Royce Moser, Jr., AB ’57, MD ’61, MPH ’65

During a career spanning nearly five decades, Royce Moser served as a combat flight surgeon and helped train numerous graduate students in aerospace medicine and occupational health. Moser began his career as a physician in 1961. He served 23 years in the U.S. Air Force, with his final position as commander, USAF School of Aerospace Medicine. He then embarked on a second career in academia at the University of Utah School of Medicine.

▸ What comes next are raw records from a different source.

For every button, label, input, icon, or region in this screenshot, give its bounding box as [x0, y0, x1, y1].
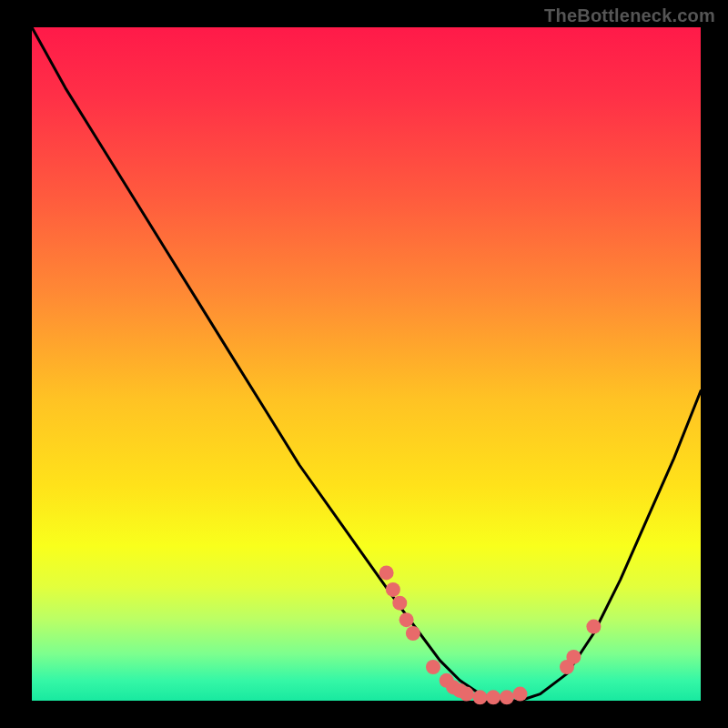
plot-background: [32, 27, 701, 701]
gpu-marker: [486, 690, 500, 704]
gpu-marker: [399, 612, 414, 627]
gpu-marker: [379, 565, 394, 580]
gpu-marker: [513, 687, 528, 702]
gpu-marker: [473, 690, 488, 704]
gpu-marker: [386, 582, 400, 597]
chart-svg: [0, 0, 728, 728]
gpu-marker: [566, 650, 581, 664]
gpu-marker: [426, 660, 440, 674]
gpu-marker: [392, 596, 407, 611]
chart-stage: TheBottleneck.com: [0, 0, 728, 728]
gpu-marker: [586, 620, 601, 634]
gpu-marker: [460, 687, 474, 702]
gpu-marker: [500, 690, 514, 704]
gpu-marker: [406, 626, 420, 641]
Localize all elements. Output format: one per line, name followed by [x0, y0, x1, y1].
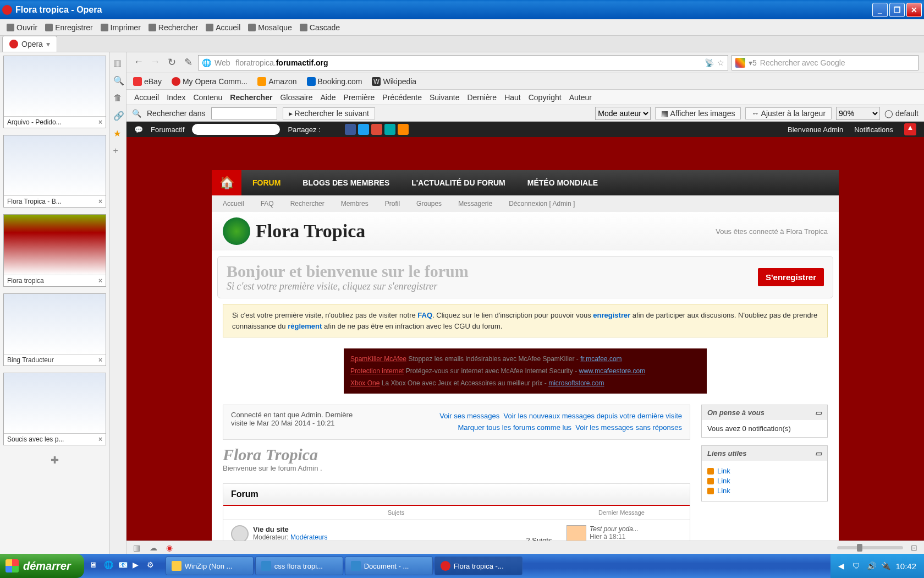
new-messages-link[interactable]: Voir les nouveaux messages depuis votre …: [504, 412, 682, 420]
faq-link[interactable]: FAQ: [417, 311, 432, 319]
add-icon[interactable]: +: [113, 146, 123, 156]
task-flora[interactable]: Flora tropica -...: [435, 557, 522, 575]
bookmark-ebay[interactable]: eBay: [133, 77, 162, 86]
no-reply-link[interactable]: Voir les messages sans réponses: [575, 423, 682, 432]
sm-rechercher[interactable]: Rechercher: [230, 93, 272, 102]
thumb-tab-1[interactable]: Flora Tropica - B...×: [3, 135, 106, 208]
forum-search-input[interactable]: [192, 124, 280, 135]
sm-contenu[interactable]: Contenu: [193, 93, 222, 102]
panel-toggle-icon[interactable]: ▥: [133, 543, 142, 552]
close-icon[interactable]: ×: [98, 277, 102, 285]
start-button[interactable]: démarrer: [0, 554, 84, 578]
collapse-icon[interactable]: ▭: [815, 449, 822, 457]
find-next-button[interactable]: ▸ Rechercher le suivant: [283, 107, 375, 119]
tray-icon[interactable]: ◀: [838, 561, 847, 570]
email-icon[interactable]: [384, 124, 395, 135]
nav-actu[interactable]: L'ACTUALITÉ DU FORUM: [411, 178, 505, 187]
ql-icon[interactable]: ⚙: [147, 560, 158, 571]
url-input[interactable]: 🌐 Web floratropica.forumactif.org 📡 ☆: [198, 55, 728, 70]
close-icon[interactable]: ×: [98, 118, 102, 126]
search-input[interactable]: ▾5 Rechercher avec Google: [732, 55, 919, 70]
rss-icon[interactable]: [398, 124, 409, 135]
register-link[interactable]: enregistrer: [593, 311, 630, 319]
menu-mosaic[interactable]: Mosaïque: [248, 23, 292, 32]
menu-cascade[interactable]: Cascade: [300, 23, 340, 32]
facebook-icon[interactable]: [345, 124, 356, 135]
rss-icon[interactable]: 📡: [705, 58, 714, 67]
author-mode-select[interactable]: Mode auteur: [595, 107, 651, 120]
nav-meteo[interactable]: MÉTÉO MONDIALE: [527, 178, 598, 187]
bookmark-wikipedia[interactable]: WWikipedia: [372, 77, 416, 86]
zoom-reset-icon[interactable]: ⊡: [911, 543, 917, 552]
close-icon[interactable]: ×: [98, 198, 102, 205]
menu-print[interactable]: Imprimer: [101, 23, 141, 32]
sm-copyright[interactable]: Copyright: [529, 93, 562, 102]
gplus-icon[interactable]: [371, 124, 382, 135]
sm-derniere[interactable]: Dernière: [467, 93, 497, 102]
menu-save[interactable]: Enregistrer: [45, 23, 92, 32]
add-tab-button[interactable]: ✚: [0, 454, 109, 466]
fit-width-button[interactable]: ↔ Ajuster à la largeur: [745, 107, 832, 119]
find-input[interactable]: [211, 107, 277, 119]
tab-opera[interactable]: Opera ▾: [2, 36, 57, 52]
close-icon[interactable]: ×: [98, 356, 102, 364]
menu-open[interactable]: Ouvrir: [7, 23, 37, 32]
register-button[interactable]: S'enregistrer: [758, 268, 824, 286]
back-button[interactable]: ←: [132, 56, 145, 69]
rules-link[interactable]: règlement: [288, 322, 322, 330]
task-document[interactable]: Document - ...: [345, 557, 433, 575]
menu-home[interactable]: Accueil: [206, 23, 240, 32]
sm-suivante[interactable]: Suivante: [430, 93, 459, 102]
brand-label[interactable]: Forumactif: [151, 126, 184, 134]
clock[interactable]: 10:42: [895, 561, 916, 571]
moderators-link[interactable]: Modérateurs: [290, 533, 327, 541]
close-icon[interactable]: ×: [98, 435, 102, 443]
forward-button[interactable]: →: [148, 56, 162, 69]
bookmark-myopera[interactable]: My Opera Comm...: [172, 77, 248, 86]
nav-forum[interactable]: FORUM: [252, 178, 280, 187]
forum-row[interactable]: Vie du site Modérateur: Modérateurs Foru…: [223, 520, 690, 541]
scroll-top-button[interactable]: ▲: [904, 123, 916, 135]
panel-icon[interactable]: ▥: [113, 58, 123, 68]
nav-home[interactable]: 🏠: [212, 170, 241, 195]
thumb-tab-2[interactable]: Flora tropica×: [3, 214, 106, 287]
search-icon[interactable]: 🔍: [113, 75, 123, 85]
tab-dropdown-icon[interactable]: ▾: [46, 40, 50, 48]
useful-link[interactable]: Link: [707, 487, 822, 495]
task-css[interactable]: css flora tropi...: [255, 557, 343, 575]
bookmark-amazon[interactable]: Amazon: [257, 77, 296, 86]
tray-icon[interactable]: 🔊: [867, 561, 876, 570]
sm-aide[interactable]: Aide: [321, 93, 336, 102]
menu-search[interactable]: Rechercher: [148, 23, 198, 32]
bookmark-star-icon[interactable]: ☆: [717, 58, 724, 67]
useful-link[interactable]: Link: [707, 477, 822, 485]
sm-index[interactable]: Index: [167, 93, 185, 102]
ql-icon[interactable]: 📧: [118, 560, 129, 571]
thumb-tab-0[interactable]: Arquivo - Pedido...×: [3, 56, 106, 128]
tray-icon[interactable]: 🔌: [881, 561, 890, 570]
useful-link[interactable]: Link: [707, 467, 822, 475]
notifications-link[interactable]: Notifications: [854, 126, 893, 134]
star-icon[interactable]: ★: [113, 128, 123, 138]
minimize-button[interactable]: _: [872, 3, 888, 17]
thumb-tab-4[interactable]: Soucis avec les p...×: [3, 373, 106, 445]
show-images-button[interactable]: ▦ Afficher les images: [655, 107, 741, 119]
zoom-select[interactable]: 90%: [836, 107, 880, 120]
link-icon[interactable]: 🔗: [113, 111, 123, 121]
mark-read-link[interactable]: Marquer tous les forums comme lus: [458, 423, 571, 432]
reload-button[interactable]: ↻: [165, 56, 178, 69]
nav-blogs[interactable]: BLOGS DES MEMBRES: [302, 178, 389, 187]
ql-icon[interactable]: 🖥: [90, 560, 101, 571]
wand-button[interactable]: ✎: [182, 56, 195, 69]
tray-icon[interactable]: 🛡: [853, 561, 861, 570]
trash-icon[interactable]: 🗑: [113, 93, 123, 103]
opera-link-icon[interactable]: ◉: [166, 543, 175, 552]
twitter-icon[interactable]: [358, 124, 369, 135]
last-post-link[interactable]: Test pour yoda...: [590, 525, 639, 533]
sm-premiere[interactable]: Première: [344, 93, 375, 102]
sm-haut[interactable]: Haut: [504, 93, 521, 102]
sm-glossaire[interactable]: Glossaire: [280, 93, 312, 102]
ql-icon[interactable]: ▶: [133, 560, 144, 571]
sm-auteur[interactable]: Auteur: [569, 93, 592, 102]
view-messages-link[interactable]: Voir ses messages: [439, 412, 499, 420]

A full professor, Moser was director of the Rocky Mountain Center for Occupational and Environmental Health. He is author of a health management text, lead author of a state medical-disaster response plan, and a contributor to aircraft accident studies that will help prevent future accidents. He served as vice president for medical affairs at the American College of Occupational Medicine and was president of the Aerospace Medical Association. An enthusiastic member of the School’s alumni community, Moser served in various leadership positions from 2003 to 2013, including as president of the Alumni Association.


Three other awards recognize achievements in public health practice, innovation, and professional service at various career stages.


Screen Shot 2015-12-17 at 2.17.50 PMLEADERSHIP IN PUBLIC HEALTH PRACTICE
Mosoka Fallah, MPH ’12

From humble beginnings in Monrovia, Liberia, Mosoka Fallah went on to pursue humanitarian work and then graduate studies in the U.S. Months before the 2014–2015 Ebola epidemic in Liberia and two neighboring countries, Fallah returned to Monrovia to develop a public health certificate program for midlevel health workers aimed at reducing maternal and child mortality. Fallah also used the opportunity to construct a clinic catering to women and children in Monrovia’s slums. When Ebola struck, Fallah enlisted community leaders to work with him to contain its spread by tracing contacts of infected people and fostering trust. Fallah is currently a consultant with a USAID-funded project working with Liberia’s Ministry of Health and Social Welfare to develop a training program for community health officers. He also is a visiting scientist in the Department of Global Health and Population at the School and a member of the Harvard Global Health Institute and London School of Hygiene and Tropical Medicine Independent Panel on the Global Response to Ebola.

Kyra Bobinet, MPH ’08

As a physician, social entrepreneur, and public health advocate, Kyra Bobinet sees the gap between what people say they want and what they actually do as the greatest barrier to improving public health in the 21st century. In 2014, she started engagedIN, a firm that uses neuroscience research to help the wellness and health care industries promote behavior change and health engagement. Previously, she had served in several roles at Aetna, where she developed technology products to help seniors live independently at home, and led clinical efficacy studies in mind-body stress reduction and metabolic syndrome. Bobinet has held leadership roles in health care and founded and directed a nonprofit organization for at-risk, detained youth. She teaches at Stanford School of Medicine and is the author of Well Designed Life: 10 Lessons in Brain Science & Design Thinking for a Mindful, Healthy, & Purposeful Life.

Pride Chigwedere, SD ’08

As a physician in Zimbabwe, Pride Chigwedere watched his AIDS patients die for lack of antiretroviral (ARV) drugs. At the School, Chigwedere wrote a thesis linking South African President Thabo Mbeki’s delay in launching an ARV program in that country to more than 330,000 deaths and at least 35,000 babies born with HIV infections that could have been prevented. The paper received international attention when published, and Chigwedere was hired by UNAIDS to review progress toward reaching ARV targets in 21 African countries. This work became the basis for policies at the African Union Ministers of Health Meeting and the Africa Common Position to the UN General Assembly High-Level Meeting on AIDS. He went on to become a senior adviser to the African Union. Chigwedere has also worked with McKinsey & Company as a consultant to pharmaceutical companies and global health institutions, primarily in the areas of business strategy and medical affairs.